PROBLEM STATEMENT: The range to repeat runs from the line with "Extract all elements" to the last line below, both ends included; give it exactly and without pictures.
##### GIVEN DATA
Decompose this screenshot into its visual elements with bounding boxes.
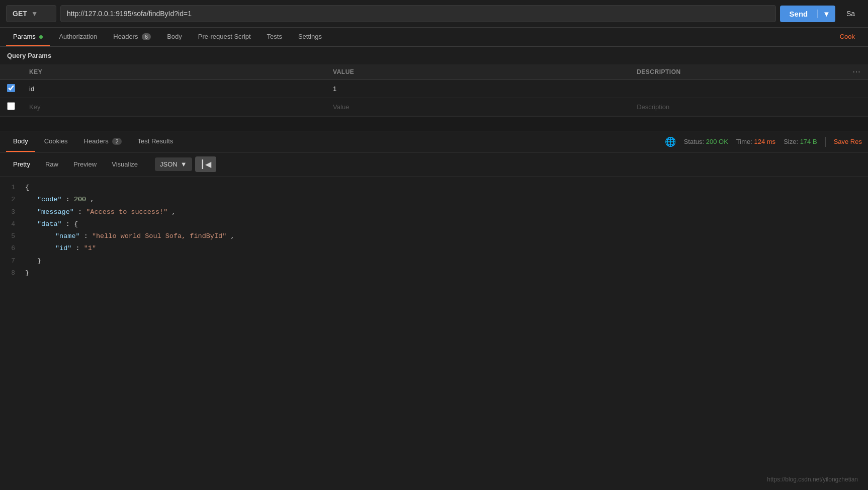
- actions-dots-icon[interactable]: ···: [853, 68, 861, 75]
- tab-headers[interactable]: Headers 6: [106, 28, 158, 46]
- line-content-2: "code" : 200 ,: [25, 194, 94, 206]
- row2-key-placeholder: Key: [29, 103, 40, 111]
- line-content-7: }: [25, 255, 41, 267]
- line-content-1: {: [25, 182, 29, 194]
- col-actions: ···: [843, 64, 868, 80]
- table-row: id 1: [0, 80, 868, 98]
- method-label: GET: [13, 10, 27, 18]
- resp-headers-badge: 2: [112, 138, 121, 145]
- row1-key-cell: id: [22, 80, 326, 98]
- url-input[interactable]: [60, 5, 776, 22]
- col-check: [0, 64, 22, 80]
- col-description: DESCRIPTION: [630, 64, 843, 80]
- row1-value: 1: [333, 85, 336, 93]
- line-num-8: 8: [0, 267, 25, 279]
- line-content-4: "data" : {: [25, 218, 78, 230]
- query-params-header: Query Params: [0, 47, 868, 64]
- time-label: Time: 124 ms: [736, 138, 775, 145]
- line-num-5: 5: [0, 230, 25, 242]
- row1-check-cell: [0, 80, 22, 98]
- body-tab-raw[interactable]: Raw: [39, 157, 64, 171]
- resp-tab-body[interactable]: Body: [6, 131, 35, 152]
- tab-body[interactable]: Body: [160, 28, 189, 46]
- resp-tab-headers[interactable]: Headers 2: [77, 131, 129, 152]
- json-line-3: 3 "message" : "Access to success!" ,: [0, 206, 868, 218]
- line-num-4: 4: [0, 218, 25, 230]
- headers-badge: 6: [142, 33, 151, 40]
- size-value: 174 B: [800, 138, 817, 145]
- row2-value-cell: Value: [326, 98, 630, 116]
- save-button[interactable]: Sa: [839, 6, 862, 22]
- line-num-3: 3: [0, 206, 25, 218]
- row1-actions-cell: [843, 80, 868, 98]
- response-tabs: Body Cookies Headers 2 Test Results 🌐 St…: [0, 131, 868, 152]
- resp-tab-testresults[interactable]: Test Results: [131, 131, 181, 152]
- line-num-7: 7: [0, 255, 25, 267]
- line-num-2: 2: [0, 194, 25, 205]
- json-line-7: 7 }: [0, 255, 868, 267]
- watermark: https://blog.csdn.net/yilongzhetian: [767, 476, 858, 483]
- tab-params[interactable]: Params: [6, 28, 50, 46]
- table-row: Key Value Description: [0, 98, 868, 116]
- line-num-1: 1: [0, 182, 25, 193]
- json-line-8: 8 }: [0, 267, 868, 279]
- line-content-6: "id" : "1": [25, 242, 96, 255]
- status-value: 200 OK: [706, 138, 728, 145]
- section-divider: [0, 116, 868, 131]
- row1-key: id: [29, 85, 34, 93]
- row2-desc-placeholder: Description: [637, 103, 669, 111]
- tab-prerequest[interactable]: Pre-request Script: [191, 28, 258, 46]
- query-params-label: Query Params: [7, 52, 51, 59]
- status-label: Status: 200 OK: [684, 138, 728, 145]
- line-content-8: }: [25, 267, 29, 279]
- save-response-button[interactable]: Save Res: [834, 138, 862, 145]
- format-arrow: ▼: [181, 160, 187, 168]
- line-num-6: 6: [0, 242, 25, 254]
- tab-tests[interactable]: Tests: [260, 28, 289, 46]
- watermark-text: https://blog.csdn.net/yilongzhetian: [767, 476, 858, 483]
- json-line-6: 6 "id" : "1": [0, 242, 868, 255]
- line-content-5: "name" : "hello world Soul Sofa, findByI…: [25, 230, 234, 242]
- format-select[interactable]: JSON ▼: [155, 157, 192, 171]
- time-value: 124 ms: [754, 138, 775, 145]
- send-label: Send: [780, 10, 817, 18]
- resp-tab-cookies[interactable]: Cookies: [37, 131, 75, 152]
- body-tab-preview[interactable]: Preview: [67, 157, 103, 171]
- col-value: VALUE: [326, 64, 630, 80]
- json-line-5: 5 "name" : "hello world Soul Sofa, findB…: [0, 230, 868, 242]
- method-select[interactable]: GET ▼: [6, 5, 56, 22]
- params-table: KEY VALUE DESCRIPTION ··· id 1: [0, 64, 868, 116]
- wrap-icon[interactable]: ┃◀: [195, 156, 216, 172]
- row2-desc-cell: Description: [630, 98, 843, 116]
- row1-desc-cell: [630, 80, 843, 98]
- globe-icon: 🌐: [665, 136, 676, 147]
- size-label: Size: 174 B: [784, 138, 817, 145]
- row1-value-cell: 1: [326, 80, 630, 98]
- body-toolbar: Pretty Raw Preview Visualize JSON ▼ ┃◀: [0, 152, 868, 177]
- response-meta: 🌐 Status: 200 OK Time: 124 ms Size: 174 …: [665, 136, 862, 147]
- line-content-3: "message" : "Access to success!" ,: [25, 206, 176, 218]
- tab-settings[interactable]: Settings: [291, 28, 329, 46]
- row2-checkbox[interactable]: [7, 102, 15, 110]
- send-dropdown-arrow[interactable]: ▼: [817, 10, 835, 18]
- json-viewer: 1 { 2 "code" : 200 , 3 "message" : "Acce…: [0, 177, 868, 284]
- json-line-4: 4 "data" : {: [0, 218, 868, 230]
- method-dropdown-arrow: ▼: [31, 10, 38, 18]
- row2-check-cell: [0, 98, 22, 116]
- json-line-1: 1 {: [0, 182, 868, 194]
- row2-key-cell: Key: [22, 98, 326, 116]
- send-button[interactable]: Send ▼: [780, 6, 835, 22]
- col-key: KEY: [22, 64, 326, 80]
- request-tabs: Params Authorization Headers 6 Body Pre-…: [0, 28, 868, 47]
- body-tab-pretty[interactable]: Pretty: [7, 157, 36, 171]
- url-bar: GET ▼ Send ▼ Sa: [0, 0, 868, 28]
- row2-value-placeholder: Value: [333, 103, 349, 111]
- tab-authorization[interactable]: Authorization: [52, 28, 104, 46]
- body-tab-visualize[interactable]: Visualize: [106, 157, 144, 171]
- meta-divider: [825, 137, 826, 147]
- params-dot: [39, 35, 43, 39]
- row1-checkbox[interactable]: [7, 84, 15, 92]
- json-line-2: 2 "code" : 200 ,: [0, 194, 868, 206]
- tab-cookies[interactable]: Cook: [833, 28, 862, 46]
- row2-actions-cell: [843, 98, 868, 116]
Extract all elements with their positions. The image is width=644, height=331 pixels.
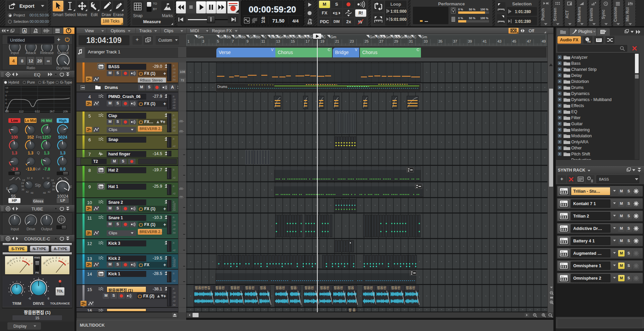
svg-text:1: 1 — [62, 258, 64, 261]
svg-text:Gm: Gm — [198, 35, 204, 39]
svg-text:팝음원: 팝음원 — [230, 286, 240, 290]
svg-text:Bb: Bb — [241, 35, 246, 39]
svg-text:3: 3 — [31, 262, 33, 265]
svg-text:팝음원: 팝음원 — [364, 286, 373, 290]
svg-text:C: C — [264, 35, 267, 39]
svg-text:팝음원: 팝음원 — [276, 286, 285, 290]
svg-text:2: 2 — [28, 260, 31, 263]
svg-text:팝 음: 팝 음 — [348, 308, 356, 312]
svg-text:팝음: 팝음 — [260, 286, 266, 290]
svg-text:-12: -12 — [47, 257, 51, 261]
svg-text:0: 0 — [59, 257, 60, 259]
svg-text:팝음원: 팝음원 — [305, 286, 314, 290]
svg-text:-12: -12 — [11, 257, 15, 261]
svg-text:팝음원편집: 팝음원편집 — [195, 286, 210, 290]
svg-text:C: C — [323, 35, 326, 39]
svg-text:팝음원: 팝음원 — [377, 286, 386, 290]
svg-text:0: 0 — [22, 257, 24, 259]
svg-text:-6: -6 — [51, 257, 54, 259]
svg-text:Bb: Bb — [256, 35, 260, 39]
svg-text:팝음원: 팝음원 — [320, 286, 329, 290]
svg-text:Bb: Bb — [226, 35, 231, 39]
svg-text:팝음:: 팝음: — [290, 286, 298, 290]
svg-text:팝음: 팝음 — [348, 286, 354, 290]
svg-text:1: 1 — [25, 258, 28, 261]
svg-text:2: 2 — [64, 260, 67, 263]
svg-text:팝음원: 팝음원 — [245, 286, 255, 290]
svg-text:A: A — [23, 29, 26, 33]
svg-text:Gm: Gm — [330, 35, 336, 39]
svg-text:-6: -6 — [15, 257, 18, 259]
svg-text:Bb: Bb — [407, 35, 412, 39]
svg-text:팝음원: 팝음원 — [215, 286, 225, 290]
svg-text:FX: FX — [588, 41, 591, 43]
svg-text:Drums: Drums — [217, 85, 227, 89]
svg-text:3: 3 — [67, 262, 69, 265]
svg-text:팝음원: 팝음원 — [334, 286, 343, 290]
svg-text:팝음원: 팝음원 — [406, 286, 415, 290]
svg-text:-3: -3 — [19, 256, 21, 259]
svg-text:팝음원: 팝음원 — [391, 286, 400, 290]
svg-text:-3: -3 — [55, 256, 57, 259]
svg-text:Gm: Gm — [421, 35, 427, 39]
svg-text:Gm: Gm — [370, 35, 376, 39]
svg-text:C: C — [414, 35, 417, 39]
svg-text:S: S — [335, 11, 337, 15]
##########
ANSWER FOR THE TASK:
Extract all elements with their positions. The image is width=644, height=331 pixels.
svg-text:1: 1 — [62, 258, 64, 261]
svg-text:Gm: Gm — [198, 35, 204, 39]
svg-text:팝음원: 팝음원 — [230, 286, 240, 290]
svg-text:Bb: Bb — [241, 35, 246, 39]
svg-text:3: 3 — [31, 262, 33, 265]
svg-text:팝음원: 팝음원 — [364, 286, 373, 290]
svg-text:C: C — [264, 35, 267, 39]
svg-text:팝음원: 팝음원 — [276, 286, 285, 290]
svg-text:2: 2 — [28, 260, 31, 263]
svg-text:팝 음: 팝 음 — [348, 308, 356, 312]
svg-text:팝음: 팝음 — [260, 286, 266, 290]
svg-text:-12: -12 — [47, 257, 51, 261]
svg-text:0: 0 — [59, 257, 60, 259]
svg-text:팝음원: 팝음원 — [305, 286, 314, 290]
svg-text:-12: -12 — [11, 257, 15, 261]
svg-text:팝음원편집: 팝음원편집 — [195, 286, 210, 290]
svg-text:C: C — [323, 35, 326, 39]
svg-text:팝음원: 팝음원 — [377, 286, 386, 290]
svg-text:0: 0 — [22, 257, 24, 259]
svg-text:-6: -6 — [51, 257, 54, 259]
svg-text:Bb: Bb — [256, 35, 260, 39]
svg-text:팝음원: 팝음원 — [320, 286, 329, 290]
svg-text:Bb: Bb — [226, 35, 231, 39]
svg-text:팝음:: 팝음: — [290, 286, 298, 290]
svg-text:팝음: 팝음 — [348, 286, 354, 290]
svg-text:1: 1 — [25, 258, 28, 261]
svg-text:2: 2 — [64, 260, 67, 263]
svg-text:팝음원: 팝음원 — [245, 286, 255, 290]
svg-text:A: A — [23, 29, 26, 33]
svg-text:Gm: Gm — [330, 35, 336, 39]
svg-text:-6: -6 — [15, 257, 18, 259]
svg-text:Bb: Bb — [407, 35, 412, 39]
svg-text:팝음원: 팝음원 — [215, 286, 225, 290]
svg-text:FX: FX — [588, 41, 591, 43]
svg-text:Drums: Drums — [217, 85, 227, 89]
svg-text:3: 3 — [67, 262, 69, 265]
svg-text:팝음원: 팝음원 — [334, 286, 343, 290]
svg-text:팝음원: 팝음원 — [406, 286, 415, 290]
svg-text:-3: -3 — [19, 256, 21, 259]
svg-text:팝음원: 팝음원 — [391, 286, 400, 290]
svg-text:-3: -3 — [55, 256, 57, 259]
svg-text:Gm: Gm — [421, 35, 427, 39]
svg-text:Gm: Gm — [370, 35, 376, 39]
svg-text:C: C — [414, 35, 417, 39]
svg-text:S: S — [335, 11, 337, 15]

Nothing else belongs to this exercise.